I don’t want to be in that place. I want to make certain that the people who I love and care about the most understand the truth. Even when I am tired, I can’t shut out the people who love me. This indicative of a person who is used to being there for everyone else, wanting to make everyone else’s life better but not relying on others for support.   Yep, that is the INFJ/”Counselor-Idealist” in me – private to the nth degree about what I am thinking and feeling.  Sometimes I need to pick up the phone, regardless of whose number pops up on caller id. At times I need to take two minutes out to tell someone that I care about them.  Social psychologists know that adults need to hear their first names, they crave feedback and positive reinforcement, as much as children do.   Adults who I personally cherish and value as being a part of my life deserve to hear that truth.

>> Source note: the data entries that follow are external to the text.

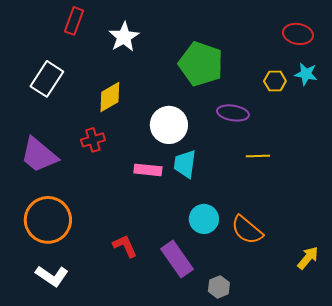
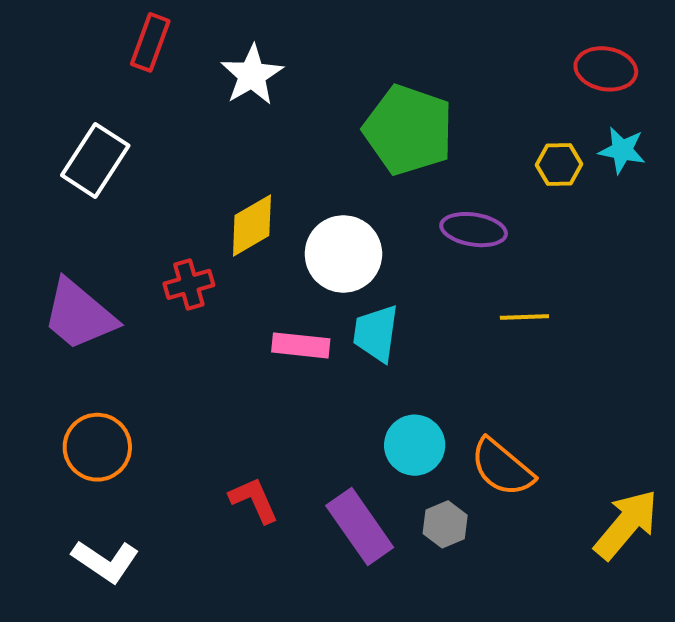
yellow diamond: (110, 97) -> (252, 225), moved
orange circle: (48, 220) -> (97, 447), size x0.7
yellow arrow: (308, 258) -> (626, 524), size x1.5
gray hexagon: (219, 287) -> (445, 524), moved

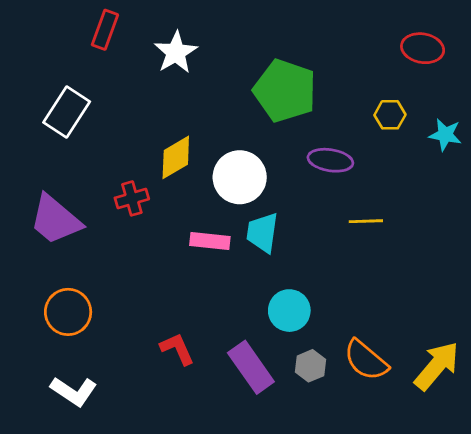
cyan star: (622, 150) -> (445, 135), moved
orange semicircle: (502, 467) -> (366, 360), moved

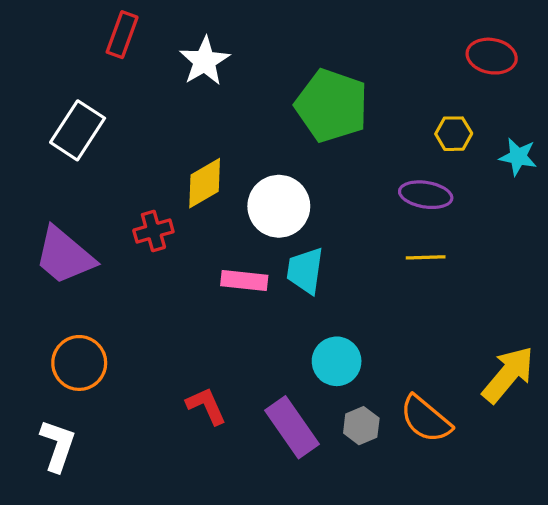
purple ellipse: (330, 160) -> (426, 195), moved
yellow arrow: (437, 366) -> (508, 375), moved
white L-shape: (74, 391) -> (58, 445), moved, turned -105

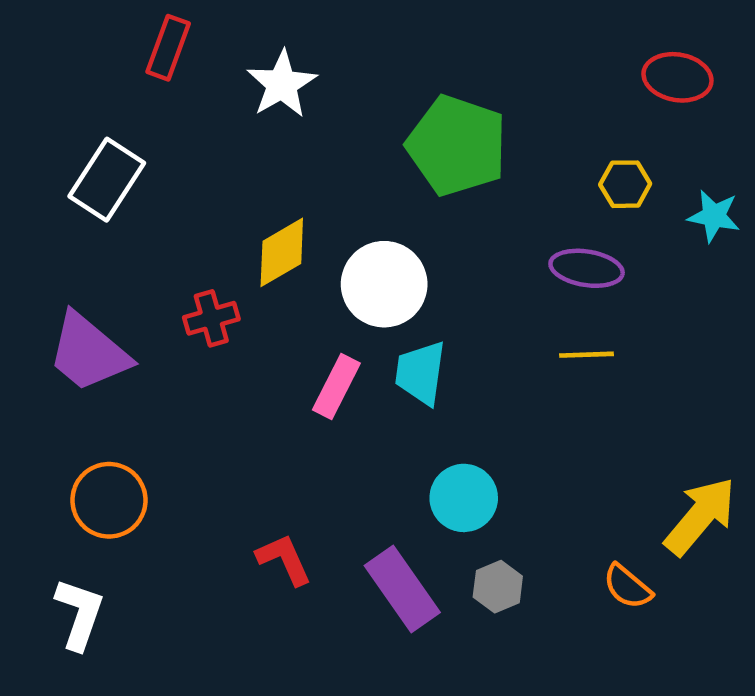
pink rectangle: (244, 280) -> (336, 387), turned -69
orange semicircle: (426, 419) -> (627, 587), moved, size x0.7

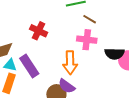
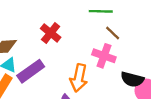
purple rectangle: (29, 66) -> (31, 71), turned 75

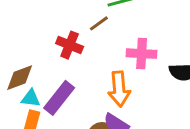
brown line: (113, 33) -> (99, 23), moved, turned -63

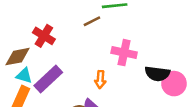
red cross: (70, 45) -> (44, 36), moved
orange arrow: (119, 89) -> (100, 80), size x0.6

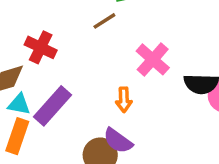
pink cross: (124, 53) -> (153, 59), turned 35

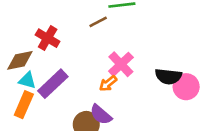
pink cross: (153, 59) -> (121, 64), moved
orange arrow: (124, 100) -> (108, 83), turned 48

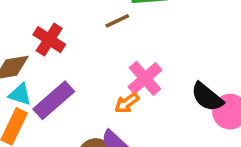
black semicircle: (168, 76) -> (207, 97), turned 30

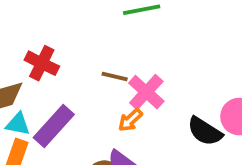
brown line: (117, 21) -> (115, 77), moved, turned 45
black semicircle: (207, 97) -> (205, 131), moved

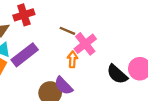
red cross: (42, 63) -> (24, 15), turned 36
orange arrow: (130, 120) -> (72, 59), turned 126

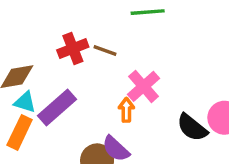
red cross: (24, 15) -> (73, 48), moved
brown line: (67, 31) -> (105, 51), moved

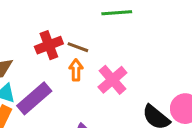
orange arrow: (126, 110) -> (76, 70), moved

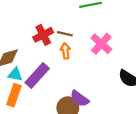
pink cross: (112, 80) -> (101, 44), moved

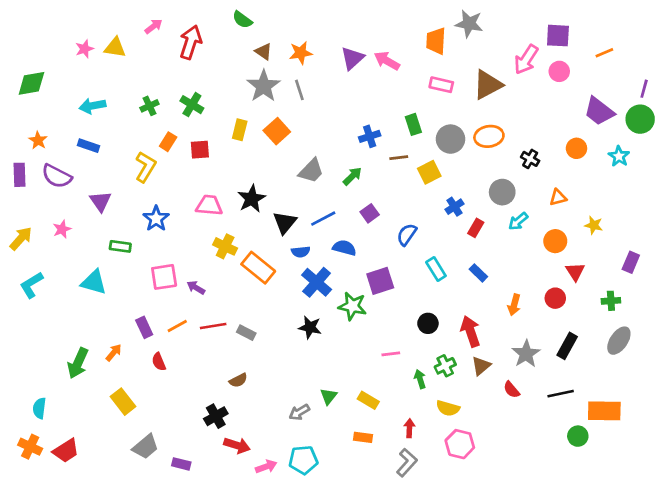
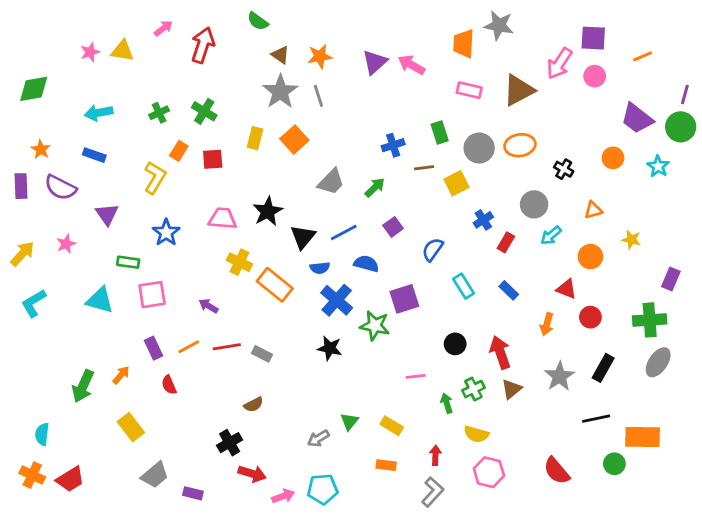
red triangle: (575, 272) -> (566, 289), moved, turned -36
pink square: (164, 277) -> (152, 295), moved
green cross: (611, 301) -> (650, 320), size x1.6
red semicircle: (512, 390) -> (557, 471), moved, size x1.5

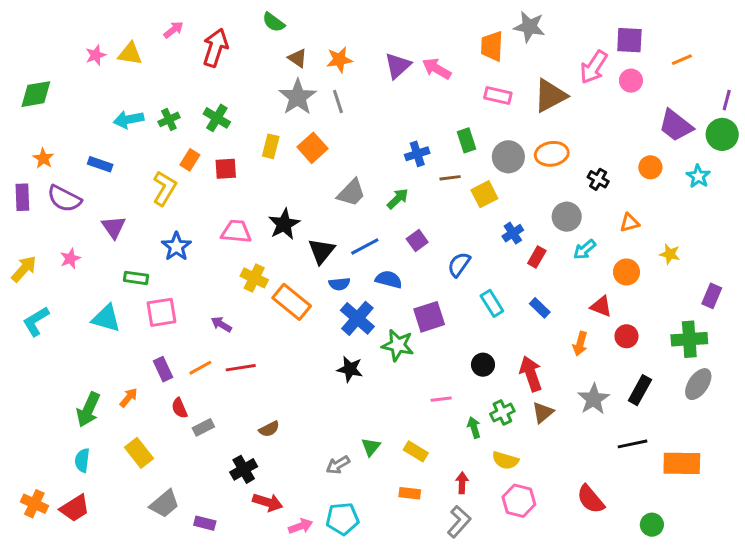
cyan arrow: (98, 113) -> (129, 119), moved
gray rectangle: (262, 354) -> (203, 427), moved, turned -54
cyan semicircle: (42, 434) -> (82, 460), moved
green circle: (614, 464) -> (652, 525), moved

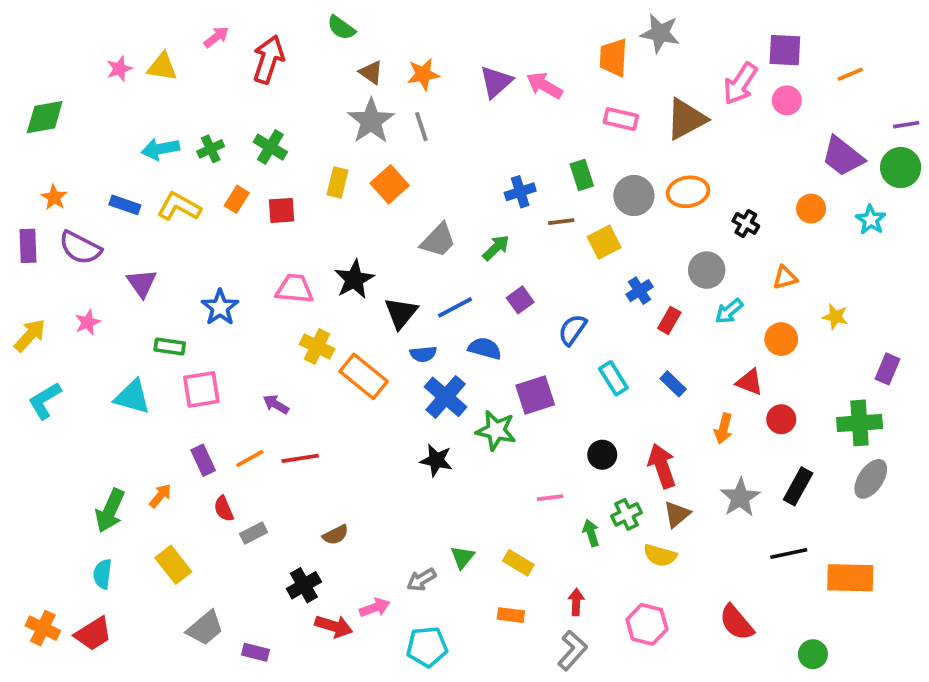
purple line: (727, 100) -> (906, 125), turned 66
yellow L-shape: (164, 188) -> (179, 207), moved, turned -92
yellow semicircle: (505, 460) -> (660, 555), moved
pink arrow: (301, 526) -> (375, 608), moved

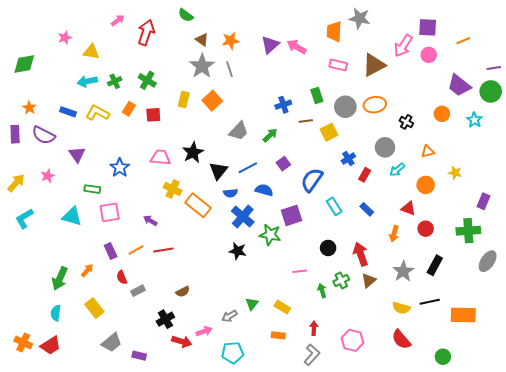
yellow triangle: (162, 67) -> (91, 52), moved
blue semicircle: (572, 330) -> (312, 180), size x1.4
gray ellipse: (871, 479) -> (488, 261), moved
yellow semicircle: (660, 555) -> (401, 308), moved

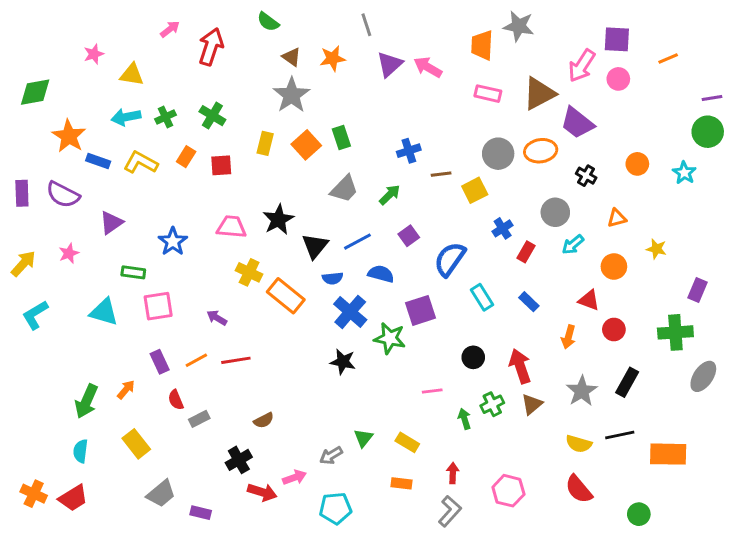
gray line: (229, 69) -> (366, 25), moved
purple trapezoid: (459, 85) -> (577, 123), moved
green rectangle: (317, 96) -> (341, 138), moved
orange star: (29, 108) -> (69, 136), moved, size x1.6
purple triangle: (77, 154) -> (111, 223), turned 30

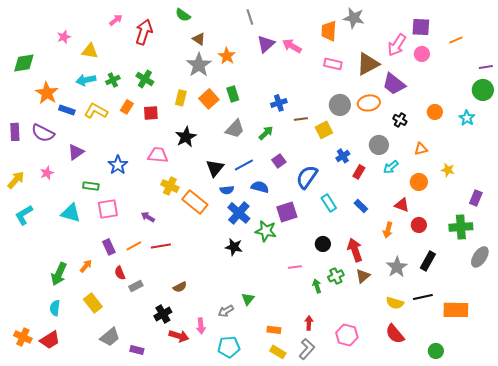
orange star: (333, 58) -> (227, 56), moved, turned -30
black star: (278, 220) -> (186, 137), moved
yellow rectangle: (407, 442) -> (278, 352), moved
pink arrow: (294, 477) -> (201, 326), turned 105

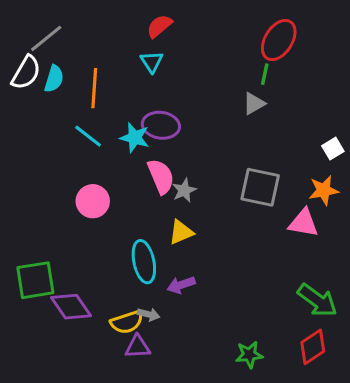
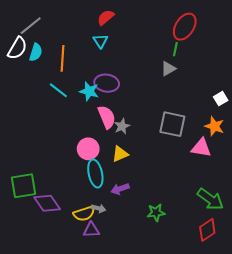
orange star: (324, 190) -> (214, 126), turned 30
pink circle: (93, 201) -> (88, 149), moved
green star: (249, 355) -> (156, 212), moved

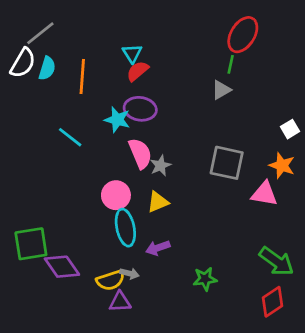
red semicircle: (106, 17) -> (138, 71), moved
cyan line: (58, 90) -> (70, 137), moved

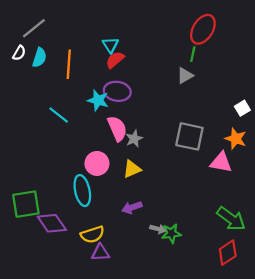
white semicircle: (23, 63) -> (19, 53), size x0.6
cyan ellipse: (125, 228) -> (82, 191), moved
gray arrow: (129, 273) -> (158, 229), moved

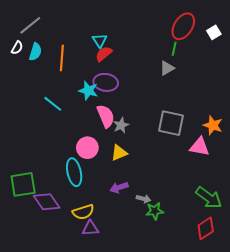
white square: (242, 108) -> (214, 32), moved
gray arrow: (158, 229) -> (143, 199), moved

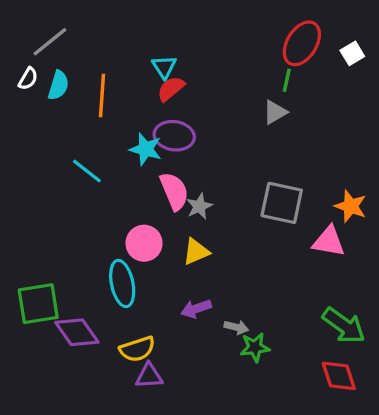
red diamond: (206, 228) -> (339, 376), turned -75

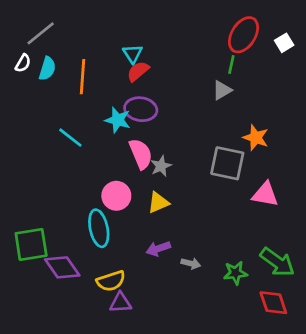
orange star: (351, 206) -> (256, 138), moved
green star: (255, 347) -> (235, 273), moved

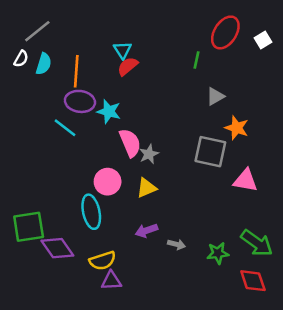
green line: (231, 65) -> (197, 60), moved
gray triangle: (222, 90) -> (215, 96), moved
purple ellipse: (141, 109) -> (80, 101), moved

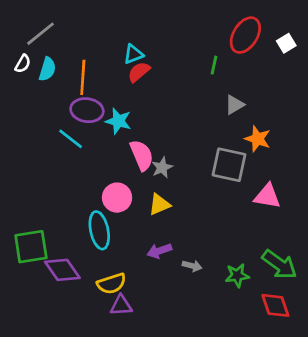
cyan triangle: (123, 50) -> (133, 54), turned 42

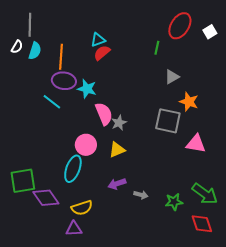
gray line: (41, 34) -> (30, 25), turned -50
cyan ellipse: (99, 230) -> (73, 169), turned 32
purple triangle: (121, 305) -> (74, 229), moved

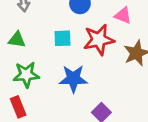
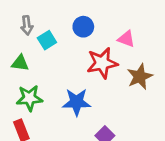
cyan square: (63, 38) -> (47, 40), moved, turned -30

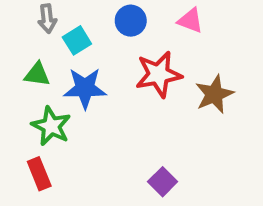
pink triangle: (126, 39) -> (190, 21), moved
green star: (29, 98) -> (51, 126), turned 30
blue star: (77, 102) -> (85, 88), moved

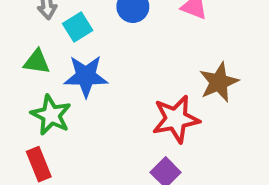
red star: (159, 74) -> (176, 119), moved

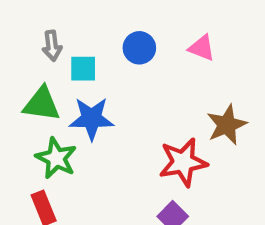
cyan square: (78, 27) -> (83, 69), turned 32
green triangle: (37, 62) -> (42, 104), size x1.4

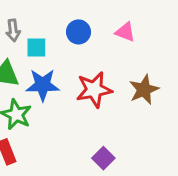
red star: (183, 162) -> (94, 90), moved

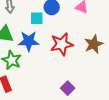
cyan square: (36, 48) -> (37, 18), moved

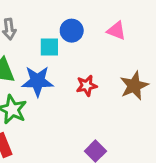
red star: (62, 44) -> (87, 86), size x0.6

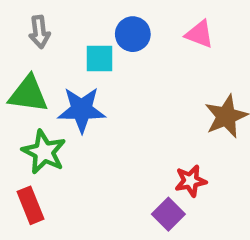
red star: (87, 86) -> (191, 181), moved

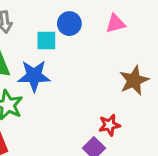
pink triangle: (199, 34) -> (116, 24), turned -35

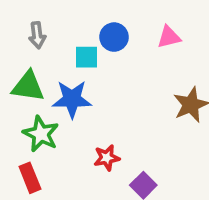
red star: (109, 125) -> (107, 158), moved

Actually, I have been doing better with staying connected with my friends, near and far. But there will be times when I need to play hooky from karate or paddling or hula to spend quality time with a person who makes me smile.  I need that quality time, breathing air together, in the same zip code, live and in person.   I don’t want to be lazy in my personal relationships, regardless of how hard I am working in my professional life. Nor do I want to forget about taking care of myself. I realized this past summer that I had not been keeping this equation in balance. And by spending too much time in two or three areas of my life, I have neglected my heart and allowed my soul to whither. As I mentioned before, an authentic relationship also means showing a bit of vulnerability. That scares me. Nay, terrifies me. But I see that losing the trust of a friend or taking a relationship for granted is an almost impossible bridge to rebuild.  So the reward far outweighs the risk. 

 Love is not a finite emotion. It is like a single flame, burning from a sweetly scented candle. When you touch another person, you ignite a new flame. What is the result? The room is brighter and there is more heat, not less. So no one loses, it is a win-win. Who wouldn’t want to catch that?